START DATASET RECORDS

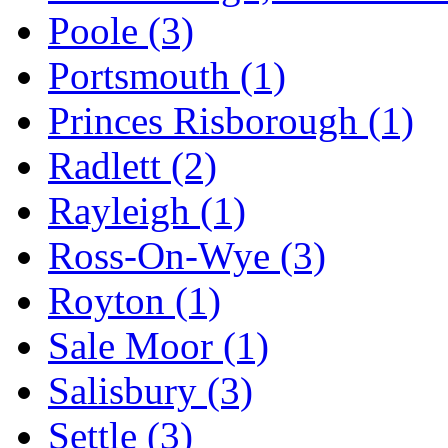
Poole
(3)
Portsmouth
(1)
Princes Risborough
(1)
Radlett
(2)
Rayleigh
(1)
Ross-On-Wye
(3)
Royton
(1)
Sale Moor
(1)
Salisbury
(3)
Settle
(3)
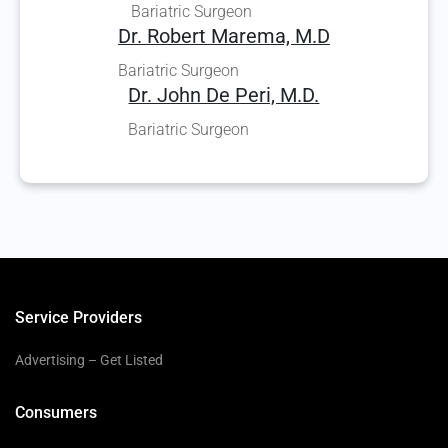
Bariatric Surgeon
Dr. Robert Marema, M.D
Bariatric Surgeon
Dr. John De Peri, M.D.
Bariatric Surgeon
Service Providers
Advertising – Get Listed
Consumers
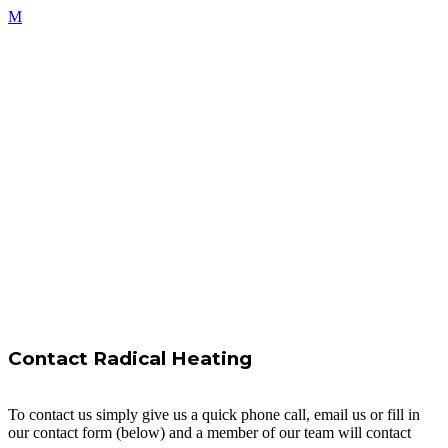
Contact Radical Heating
To contact us simply give us a quick phone call, email us or fill in
our contact form (below) and a member of our team will contact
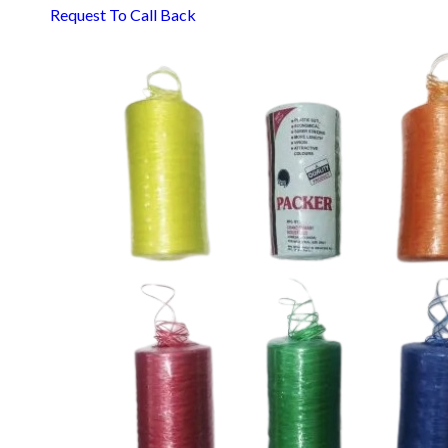
Request To Call Back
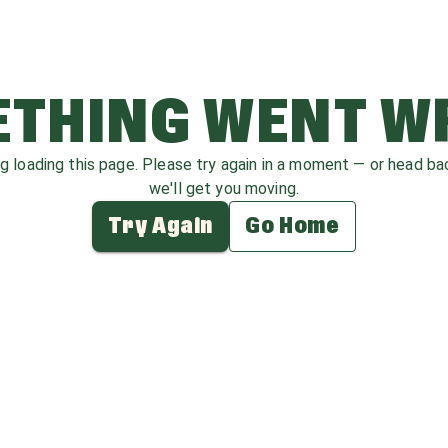
THING WENT 
ag loading this page. Please try again in a moment — or head b
we'll get you moving.
Try Again
Go Home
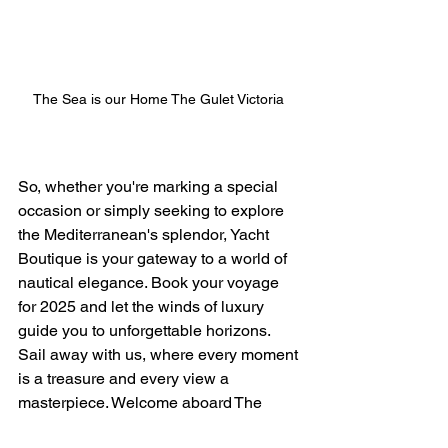
The Sea is our Home The Gulet Victoria 
So, whether you're marking a special 
occasion or simply seeking to explore 
the Mediterranean's splendor, Yacht 
Boutique is your gateway to a world of 
nautical elegance. Book your voyage 
for 2025 and let the winds of luxury 
guide you to unforgettable horizons. 
Sail away with us, where every moment 
is a treasure and every view a 
masterpiece. Welcome aboard The 
Elianora and The Gulet Victoria the Sea 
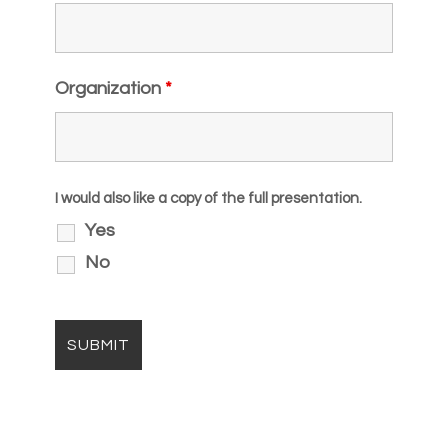
Organization
*
I would also like a copy of the full presentation.
Yes
No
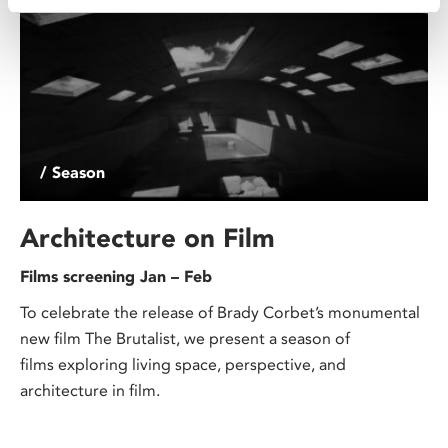
/ Season
Architecture on Film
Films screening Jan – Feb
To celebrate the release of Brady Corbet’s monumental
new film The Brutalist, we present a season of
films exploring living space, perspective, and
architecture in film.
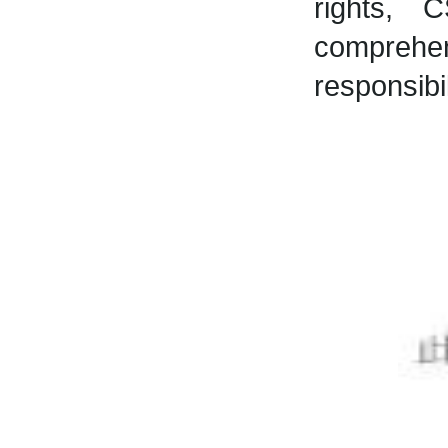
rights, 
comprehe
responsibi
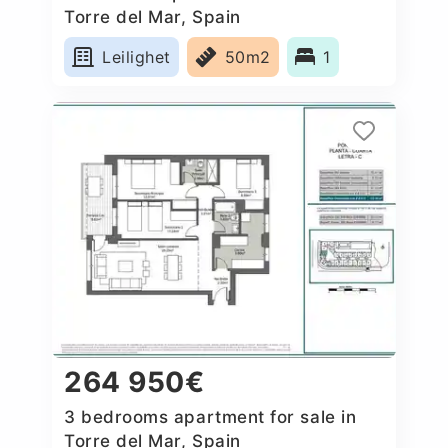
Torre del Mar, Spain
Leilighet
50m2
1
264 950€
3 bedrooms apartment for sale in
Torre del Mar, Spain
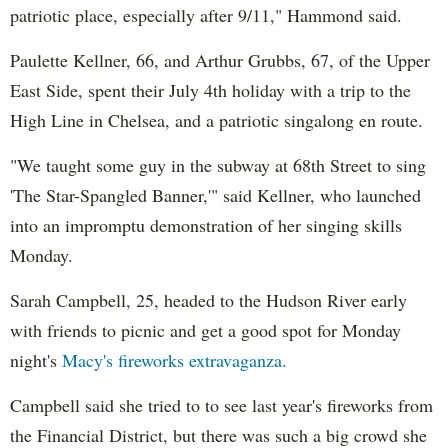
patriotic place, especially after 9/11," Hammond said.
Paulette Kellner, 66, and Arthur Grubbs, 67, of the Upper
East Side, spent their July 4th holiday with a trip to the
High Line in Chelsea, and a patriotic singalong en route.
"We taught some guy in the subway at 68th Street to sing
'The Star-Spangled Banner,'" said Kellner, who launched
into an impromptu demonstration of her singing skills
Monday.
Sarah Campbell, 25, headed to the Hudson River early
with friends to picnic and get a good spot for Monday
night's
Macy's fireworks extravaganza.
Campbell said she tried to to see last year's fireworks from
the Financial District, but there was such a big crowd she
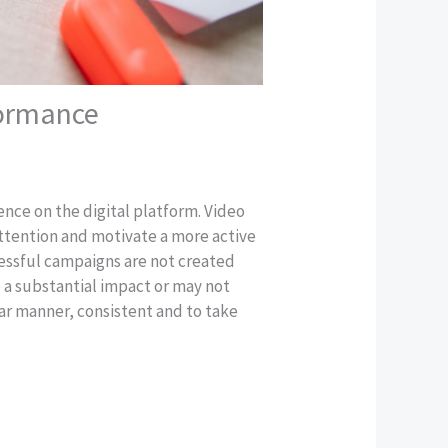
formance
ence on the digital platform. Video
attention and motivate a more active
essful campaigns are not created
 a substantial impact or may not
ar manner, consistent and to take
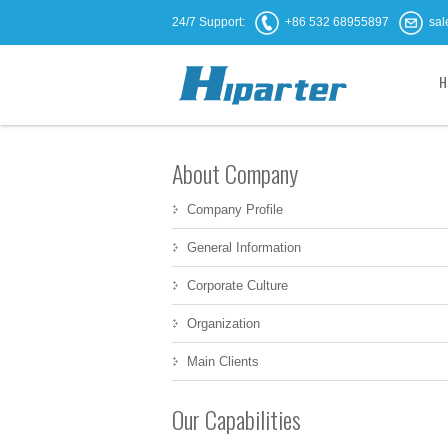
24/7 Support:
+86 532 68955897
sal
H
About Company
Company Profile
General Information
Corporate Culture
Organization
Main Clients
Our Capabilities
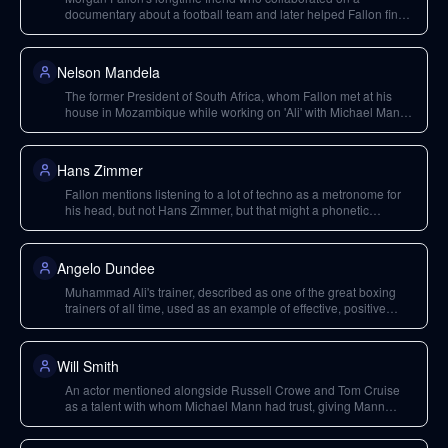
documentary about a football team and later helped Fallon find
gigs after a career setback.
Nelson Mandela
The former President of South Africa, whom Fallon met at his
house in Mozambique while working on 'Ali' with Michael Mann
and Will Smith.
Hans Zimmer
Fallon mentions listening to a lot of techno as a metronome for
his head, but not Hans Zimmer, but that might a phonetic
transcription error from Hans as in Zimmer. So I assume it the
name is rather a 'metronome for his head'.
Angelo Dundee
Muhammad Ali's trainer, described as one of the great boxing
trainers of all time, used as an example of effective, positive
leadership and feedback.
Will Smith
An actor mentioned alongside Russell Crowe and Tom Cruise
as a talent with whom Michael Mann had trust, giving Mann
significant power in Hollywood. Fallon worked on 'Ali' with Smith
and Mann.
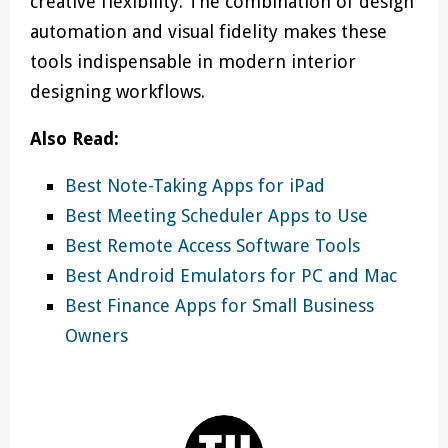
creative flexibility. The combination of design
automation and visual fidelity makes these
tools indispensable in modern interior
designing workflows.
Also Read:
Best Note-Taking Apps for iPad
Best Meeting Scheduler Apps to Use
Best Remote Access Software Tools
Best Android Emulators for PC and Mac
Best Finance Apps for Small Business
Owners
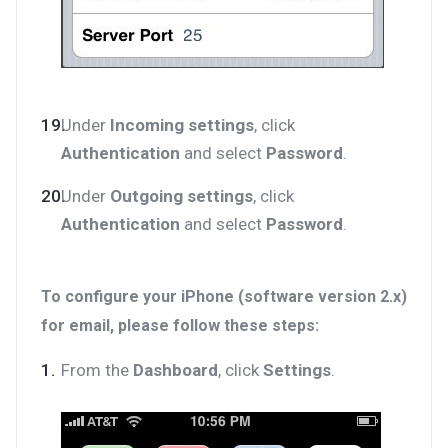
Under
Incoming settings
, click
Authentication
and select
Password
.
Under
Outgoing settings
, click
Authentication
and select
Password
.
To configure your iPhone (software version 2.x)
for email, please follow these steps:
From the
Dashboard
, click
Settings
.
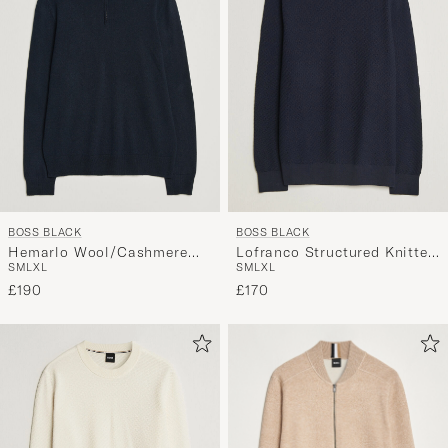
BOSS BLACK
BOSS BLACK
Hemarlo Wool/Cashmere
Lofranco Structured Knitted
S
M
L
XL
S
M
L
XL
Half Zip Dark Blue
Sweater Dark Blue
£190
£170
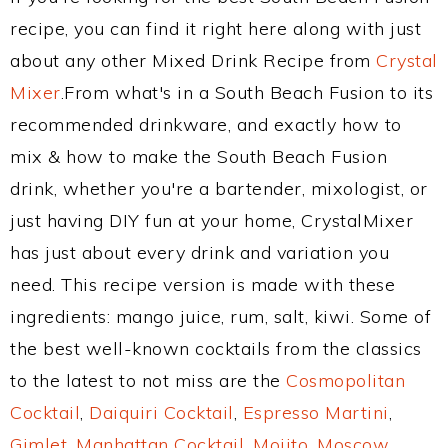
recipe, you can find it right here along with just
about any other Mixed Drink Recipe from
Crystal
Mixer
.From what's in a South Beach Fusion to its
recommended drinkware, and exactly how to
mix & how to make the South Beach Fusion
drink, whether you're a bartender, mixologist, or
just having DIY fun at your home, CrystalMixer
has just about every drink and variation you
need. This recipe version is made with these
ingredients: mango juice, rum, salt, kiwi. Some of
the best well-known cocktails from the classics
to the latest to not miss are the
Cosmopolitan
Cocktail
,
Daiquiri Cocktail
,
Espresso Martini
,
Gimlet
,
Manhattan Cocktail
,
Mojito
,
Moscow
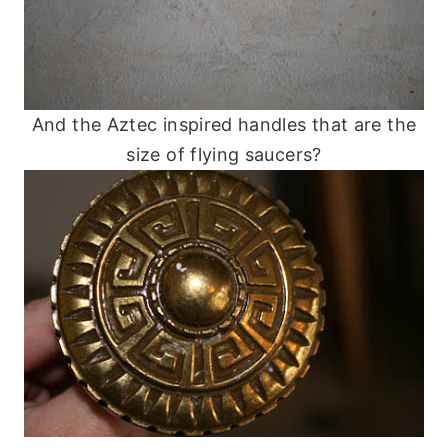
And the Aztec inspired handles that are the
size of flying saucers?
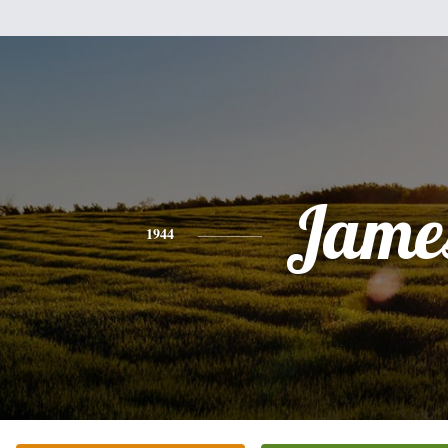
Jame
1944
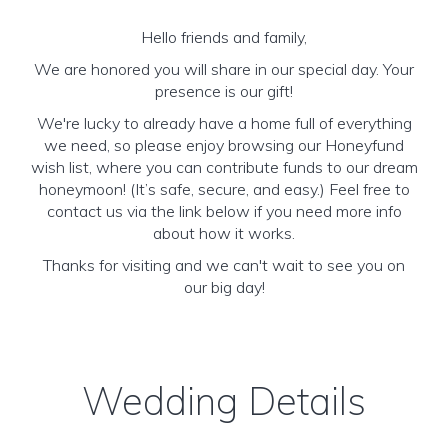
Hello friends and family,
We are honored you will share in our special day. Your
presence is our gift!
We're lucky to already have a home full of everything
we need, so please enjoy browsing our Honeyfund
wish list, where you can contribute funds to our dream
honeymoon! (It’s safe, secure, and easy.) Feel free to
contact us via the link below if you need more info
about how it works.
Thanks for visiting and we can't wait to see you on
our big day!
Wedding Details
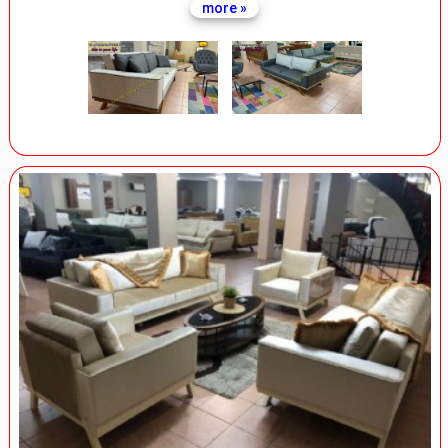
more »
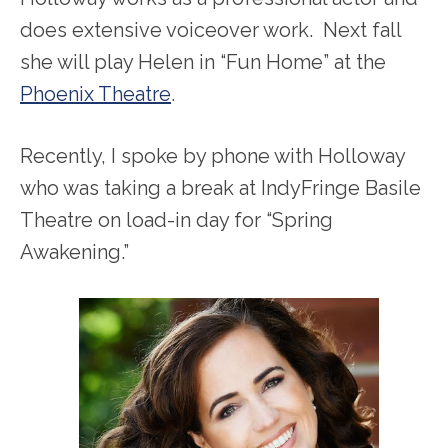
does extensive voiceover work. Next fall
she will play Helen in “Fun Home” at the
Phoenix Theatre
.
Recently, I spoke by phone with Holloway
who was taking a break at IndyFringe Basile
Theatre on load-in day for “Spring
Awakening.”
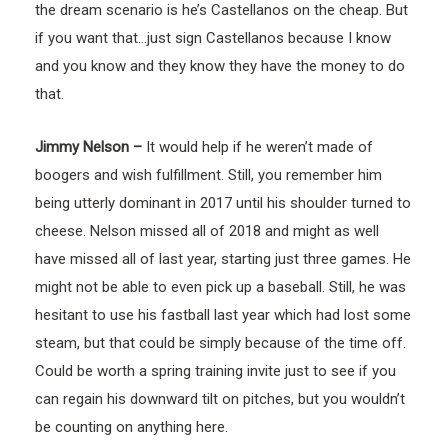
the dream scenario is he’s Castellanos on the cheap. But
if you want that…just sign Castellanos because I know
and you know and they know they have the money to do
that.
Jimmy Nelson –
It would help if he weren’t made of
boogers and wish fulfillment. Still, you remember him
being utterly dominant in 2017 until his shoulder turned to
cheese. Nelson missed all of 2018 and might as well
have missed all of last year, starting just three games. He
might not be able to even pick up a baseball. Still, he was
hesitant to use his fastball last year which had lost some
steam, but that could be simply because of the time off.
Could be worth a spring training invite just to see if you
can regain his downward tilt on pitches, but you wouldn’t
be counting on anything here.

END DATASET RECORDS

**ASSIGNED TASK:** Count how many lines of the entries contain the word "time", and respond with that count only.

**WORKED SOLUTION:** 2